Categories
AI Learn

What is prompt caching, and why is it the single biggest lever on your AI bill in 2026

Prompt caching is the single biggest lever on your 2026 AI bill, a 5x to 10x cost cut that most teams still aren’t using correctly. Here’s how it works on Anthropic, OpenAI, and Google, plus the two ways teams blow the savings.

If you’re running anything on top of a large language model in 2026, an agent, a RAG pipeline, a customer-support bot, a code assistant, and you aren’t using prompt caching, you are probably paying between 5× and 10× more than you need to. That’s not a marketing claim; it’s what the pricing tables on Anthropic’s, OpenAI’s, and Google’s own API docs say when you do the math.

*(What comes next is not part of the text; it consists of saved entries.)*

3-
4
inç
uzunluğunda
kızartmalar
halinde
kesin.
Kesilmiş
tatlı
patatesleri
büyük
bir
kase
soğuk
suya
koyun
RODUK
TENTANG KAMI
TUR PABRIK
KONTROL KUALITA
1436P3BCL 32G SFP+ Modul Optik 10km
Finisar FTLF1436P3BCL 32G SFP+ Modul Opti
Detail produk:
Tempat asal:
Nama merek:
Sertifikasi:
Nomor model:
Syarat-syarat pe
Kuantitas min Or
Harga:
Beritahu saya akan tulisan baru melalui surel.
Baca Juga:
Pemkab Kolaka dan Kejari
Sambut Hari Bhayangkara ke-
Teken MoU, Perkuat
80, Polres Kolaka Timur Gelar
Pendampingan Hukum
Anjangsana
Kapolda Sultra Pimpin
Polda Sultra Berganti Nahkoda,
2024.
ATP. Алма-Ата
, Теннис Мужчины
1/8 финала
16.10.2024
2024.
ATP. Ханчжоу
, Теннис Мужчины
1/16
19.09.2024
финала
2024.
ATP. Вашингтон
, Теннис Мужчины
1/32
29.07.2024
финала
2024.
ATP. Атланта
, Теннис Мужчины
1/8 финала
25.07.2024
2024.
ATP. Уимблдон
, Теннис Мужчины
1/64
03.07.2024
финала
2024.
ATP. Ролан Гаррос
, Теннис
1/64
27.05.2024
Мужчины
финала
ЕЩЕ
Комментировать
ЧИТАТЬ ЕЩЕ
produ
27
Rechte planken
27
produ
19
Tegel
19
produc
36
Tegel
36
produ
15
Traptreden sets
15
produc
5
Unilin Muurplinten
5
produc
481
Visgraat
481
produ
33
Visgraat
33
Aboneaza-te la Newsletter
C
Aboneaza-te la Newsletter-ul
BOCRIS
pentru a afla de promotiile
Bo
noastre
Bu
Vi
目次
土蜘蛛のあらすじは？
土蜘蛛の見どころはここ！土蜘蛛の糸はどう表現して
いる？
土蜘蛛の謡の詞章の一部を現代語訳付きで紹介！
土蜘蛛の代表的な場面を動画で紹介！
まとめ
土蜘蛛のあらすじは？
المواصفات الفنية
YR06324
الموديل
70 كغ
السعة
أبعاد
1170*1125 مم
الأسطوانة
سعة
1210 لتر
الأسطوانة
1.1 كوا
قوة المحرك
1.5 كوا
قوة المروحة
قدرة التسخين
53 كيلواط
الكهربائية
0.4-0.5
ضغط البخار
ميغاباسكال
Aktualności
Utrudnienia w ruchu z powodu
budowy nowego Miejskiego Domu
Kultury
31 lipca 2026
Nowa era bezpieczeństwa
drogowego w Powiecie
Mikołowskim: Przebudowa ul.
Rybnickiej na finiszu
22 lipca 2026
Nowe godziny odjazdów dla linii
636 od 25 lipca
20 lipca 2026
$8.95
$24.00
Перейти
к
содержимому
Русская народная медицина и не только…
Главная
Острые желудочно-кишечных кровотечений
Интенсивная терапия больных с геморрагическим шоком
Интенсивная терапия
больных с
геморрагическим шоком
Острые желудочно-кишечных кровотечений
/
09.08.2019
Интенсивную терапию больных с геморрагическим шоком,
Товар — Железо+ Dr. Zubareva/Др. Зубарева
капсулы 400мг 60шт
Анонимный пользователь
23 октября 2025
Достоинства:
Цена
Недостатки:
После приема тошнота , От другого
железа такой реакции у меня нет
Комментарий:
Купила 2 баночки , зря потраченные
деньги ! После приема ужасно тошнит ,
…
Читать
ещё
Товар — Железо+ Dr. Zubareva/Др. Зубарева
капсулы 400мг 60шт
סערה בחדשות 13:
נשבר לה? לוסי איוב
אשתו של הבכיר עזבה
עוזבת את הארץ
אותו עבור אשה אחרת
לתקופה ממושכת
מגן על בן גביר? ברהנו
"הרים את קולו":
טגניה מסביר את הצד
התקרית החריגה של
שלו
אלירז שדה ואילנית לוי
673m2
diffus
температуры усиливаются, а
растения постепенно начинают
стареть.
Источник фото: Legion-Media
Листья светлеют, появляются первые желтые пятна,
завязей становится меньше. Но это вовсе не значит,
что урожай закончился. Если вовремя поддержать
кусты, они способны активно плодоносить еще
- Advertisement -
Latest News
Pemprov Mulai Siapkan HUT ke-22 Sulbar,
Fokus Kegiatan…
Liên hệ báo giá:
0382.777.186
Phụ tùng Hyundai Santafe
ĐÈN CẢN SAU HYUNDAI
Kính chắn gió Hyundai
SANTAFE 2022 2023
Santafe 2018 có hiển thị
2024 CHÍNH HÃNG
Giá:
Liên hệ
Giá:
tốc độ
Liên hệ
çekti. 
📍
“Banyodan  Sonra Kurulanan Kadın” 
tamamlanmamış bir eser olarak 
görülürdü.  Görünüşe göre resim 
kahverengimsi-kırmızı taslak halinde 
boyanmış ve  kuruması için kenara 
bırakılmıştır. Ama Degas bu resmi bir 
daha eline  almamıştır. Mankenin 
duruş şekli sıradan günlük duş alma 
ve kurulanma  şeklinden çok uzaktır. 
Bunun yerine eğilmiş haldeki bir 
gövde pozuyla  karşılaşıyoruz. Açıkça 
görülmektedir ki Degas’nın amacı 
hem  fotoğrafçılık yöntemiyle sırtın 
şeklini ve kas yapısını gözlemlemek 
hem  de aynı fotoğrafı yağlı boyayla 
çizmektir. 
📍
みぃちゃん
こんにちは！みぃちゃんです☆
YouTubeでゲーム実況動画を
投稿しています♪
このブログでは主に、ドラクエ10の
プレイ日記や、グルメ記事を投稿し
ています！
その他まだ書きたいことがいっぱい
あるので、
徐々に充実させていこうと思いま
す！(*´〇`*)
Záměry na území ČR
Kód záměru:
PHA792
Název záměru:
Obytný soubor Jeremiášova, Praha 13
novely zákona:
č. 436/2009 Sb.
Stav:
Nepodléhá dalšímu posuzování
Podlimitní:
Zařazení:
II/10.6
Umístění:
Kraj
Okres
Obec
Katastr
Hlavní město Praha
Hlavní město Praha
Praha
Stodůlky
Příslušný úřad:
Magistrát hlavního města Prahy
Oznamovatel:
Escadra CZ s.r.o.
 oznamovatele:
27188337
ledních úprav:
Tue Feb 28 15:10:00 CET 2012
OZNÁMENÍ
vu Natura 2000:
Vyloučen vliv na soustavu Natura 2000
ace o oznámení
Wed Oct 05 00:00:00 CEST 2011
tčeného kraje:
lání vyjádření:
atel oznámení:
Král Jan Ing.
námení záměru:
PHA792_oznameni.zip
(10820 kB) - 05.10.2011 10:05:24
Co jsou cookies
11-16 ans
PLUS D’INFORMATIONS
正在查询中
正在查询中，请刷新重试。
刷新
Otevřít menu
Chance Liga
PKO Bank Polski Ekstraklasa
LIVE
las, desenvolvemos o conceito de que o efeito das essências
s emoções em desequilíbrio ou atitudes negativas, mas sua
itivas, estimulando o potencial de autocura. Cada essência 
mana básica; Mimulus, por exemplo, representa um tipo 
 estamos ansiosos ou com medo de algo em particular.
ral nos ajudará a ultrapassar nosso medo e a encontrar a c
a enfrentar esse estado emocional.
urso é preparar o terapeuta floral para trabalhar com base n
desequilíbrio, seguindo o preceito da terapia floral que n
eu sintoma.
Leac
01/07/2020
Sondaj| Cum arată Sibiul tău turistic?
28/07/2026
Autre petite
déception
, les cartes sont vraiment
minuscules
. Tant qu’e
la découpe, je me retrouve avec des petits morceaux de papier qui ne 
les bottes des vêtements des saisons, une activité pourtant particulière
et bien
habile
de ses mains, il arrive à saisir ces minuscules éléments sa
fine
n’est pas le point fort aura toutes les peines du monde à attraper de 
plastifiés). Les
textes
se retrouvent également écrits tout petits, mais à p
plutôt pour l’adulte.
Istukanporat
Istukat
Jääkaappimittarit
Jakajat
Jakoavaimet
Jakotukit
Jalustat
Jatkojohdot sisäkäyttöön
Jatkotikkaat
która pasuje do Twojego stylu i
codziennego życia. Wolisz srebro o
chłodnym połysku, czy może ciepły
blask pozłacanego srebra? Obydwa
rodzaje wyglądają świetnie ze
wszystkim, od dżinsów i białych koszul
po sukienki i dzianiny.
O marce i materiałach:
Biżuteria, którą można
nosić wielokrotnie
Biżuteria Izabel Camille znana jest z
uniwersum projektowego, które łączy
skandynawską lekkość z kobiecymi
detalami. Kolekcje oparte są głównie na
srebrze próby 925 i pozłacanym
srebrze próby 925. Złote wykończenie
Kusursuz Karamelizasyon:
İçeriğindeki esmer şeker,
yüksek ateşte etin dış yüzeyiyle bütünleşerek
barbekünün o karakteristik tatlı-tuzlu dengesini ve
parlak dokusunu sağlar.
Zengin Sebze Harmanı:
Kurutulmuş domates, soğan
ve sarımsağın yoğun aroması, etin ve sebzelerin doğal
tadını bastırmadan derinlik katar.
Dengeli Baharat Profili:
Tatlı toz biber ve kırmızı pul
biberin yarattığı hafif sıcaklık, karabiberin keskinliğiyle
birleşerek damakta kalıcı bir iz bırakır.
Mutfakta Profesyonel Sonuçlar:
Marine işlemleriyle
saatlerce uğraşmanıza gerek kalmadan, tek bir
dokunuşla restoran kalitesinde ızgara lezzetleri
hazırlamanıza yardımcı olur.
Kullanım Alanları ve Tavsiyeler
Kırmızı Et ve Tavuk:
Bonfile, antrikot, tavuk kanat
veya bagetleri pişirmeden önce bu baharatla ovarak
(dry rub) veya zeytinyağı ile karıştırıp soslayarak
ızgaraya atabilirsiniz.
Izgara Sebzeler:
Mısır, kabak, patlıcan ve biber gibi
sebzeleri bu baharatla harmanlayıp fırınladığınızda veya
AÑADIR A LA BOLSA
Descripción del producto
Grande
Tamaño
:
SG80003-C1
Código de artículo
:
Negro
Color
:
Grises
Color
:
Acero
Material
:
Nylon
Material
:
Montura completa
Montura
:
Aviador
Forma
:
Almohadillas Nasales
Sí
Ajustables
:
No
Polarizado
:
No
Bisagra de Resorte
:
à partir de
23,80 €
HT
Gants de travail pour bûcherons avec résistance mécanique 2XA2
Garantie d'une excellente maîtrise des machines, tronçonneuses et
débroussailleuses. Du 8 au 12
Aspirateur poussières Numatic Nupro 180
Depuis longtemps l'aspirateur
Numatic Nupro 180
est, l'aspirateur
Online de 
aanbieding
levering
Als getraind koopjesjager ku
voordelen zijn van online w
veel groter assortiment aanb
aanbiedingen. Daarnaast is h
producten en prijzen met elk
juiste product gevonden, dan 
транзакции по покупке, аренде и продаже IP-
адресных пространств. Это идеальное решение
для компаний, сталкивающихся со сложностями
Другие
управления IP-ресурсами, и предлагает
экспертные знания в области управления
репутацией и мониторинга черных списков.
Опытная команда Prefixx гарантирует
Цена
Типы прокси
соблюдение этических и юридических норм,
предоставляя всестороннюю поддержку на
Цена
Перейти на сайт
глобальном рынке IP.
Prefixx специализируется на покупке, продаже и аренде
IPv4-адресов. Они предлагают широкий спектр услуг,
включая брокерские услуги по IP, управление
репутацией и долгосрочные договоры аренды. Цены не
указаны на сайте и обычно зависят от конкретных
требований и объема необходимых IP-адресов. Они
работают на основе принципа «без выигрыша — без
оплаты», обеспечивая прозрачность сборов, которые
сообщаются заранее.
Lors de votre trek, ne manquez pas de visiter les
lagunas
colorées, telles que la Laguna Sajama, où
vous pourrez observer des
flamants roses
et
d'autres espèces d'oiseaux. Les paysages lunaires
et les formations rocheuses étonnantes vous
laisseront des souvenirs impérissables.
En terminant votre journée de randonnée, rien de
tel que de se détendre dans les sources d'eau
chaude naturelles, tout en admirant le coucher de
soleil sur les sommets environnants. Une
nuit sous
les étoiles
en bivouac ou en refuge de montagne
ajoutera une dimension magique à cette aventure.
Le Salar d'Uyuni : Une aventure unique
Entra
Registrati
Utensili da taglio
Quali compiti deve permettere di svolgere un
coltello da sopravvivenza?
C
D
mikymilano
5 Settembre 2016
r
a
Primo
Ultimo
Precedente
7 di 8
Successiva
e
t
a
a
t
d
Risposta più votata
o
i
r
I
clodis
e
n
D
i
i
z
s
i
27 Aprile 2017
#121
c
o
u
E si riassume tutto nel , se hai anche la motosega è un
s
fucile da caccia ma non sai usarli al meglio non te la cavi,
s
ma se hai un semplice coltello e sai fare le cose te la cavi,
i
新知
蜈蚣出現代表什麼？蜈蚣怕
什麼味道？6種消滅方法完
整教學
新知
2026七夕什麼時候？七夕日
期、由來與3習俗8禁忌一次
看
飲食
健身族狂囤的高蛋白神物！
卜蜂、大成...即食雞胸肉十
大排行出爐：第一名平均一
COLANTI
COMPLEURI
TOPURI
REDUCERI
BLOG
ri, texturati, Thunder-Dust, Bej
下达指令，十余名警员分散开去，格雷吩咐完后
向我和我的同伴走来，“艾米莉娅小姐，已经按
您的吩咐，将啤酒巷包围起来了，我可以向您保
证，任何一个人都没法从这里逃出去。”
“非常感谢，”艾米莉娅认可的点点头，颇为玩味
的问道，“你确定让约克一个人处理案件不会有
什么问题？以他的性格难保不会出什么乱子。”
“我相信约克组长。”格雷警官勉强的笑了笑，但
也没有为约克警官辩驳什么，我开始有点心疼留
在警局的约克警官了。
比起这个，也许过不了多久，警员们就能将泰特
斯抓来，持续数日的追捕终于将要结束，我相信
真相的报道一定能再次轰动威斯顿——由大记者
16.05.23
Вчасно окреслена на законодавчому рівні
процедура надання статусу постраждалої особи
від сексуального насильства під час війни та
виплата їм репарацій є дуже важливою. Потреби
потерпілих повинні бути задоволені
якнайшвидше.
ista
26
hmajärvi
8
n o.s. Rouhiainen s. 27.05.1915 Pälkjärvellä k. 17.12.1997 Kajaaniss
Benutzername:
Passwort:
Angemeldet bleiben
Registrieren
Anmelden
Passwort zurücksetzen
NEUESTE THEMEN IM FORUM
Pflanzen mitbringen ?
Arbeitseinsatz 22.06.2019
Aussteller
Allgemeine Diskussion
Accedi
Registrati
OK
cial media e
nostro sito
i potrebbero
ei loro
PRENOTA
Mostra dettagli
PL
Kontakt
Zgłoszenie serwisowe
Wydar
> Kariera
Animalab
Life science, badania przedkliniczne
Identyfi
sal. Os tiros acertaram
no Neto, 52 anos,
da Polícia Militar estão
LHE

This post is a plain-English walkthrough of what prompt caching is, how it actually works under the hood, which provider charges what, and the two or three ways teams still get it wrong. No prior ML background assumed.

The short answer

Prompt caching is a way to tell an LLM API that the first several thousand tokens of a request will be the same every time, so it should not re-read them from scratch but pick up from where it left off. The API does, and it charges you roughly 10% of the normal input-token price for the re-read portion. Anthropic gives the deepest discount (90% off reads), Google gives 75% off reads, OpenAI gives 50% off reads, and Google and OpenAI do it automatically for any prompt long enough to qualify.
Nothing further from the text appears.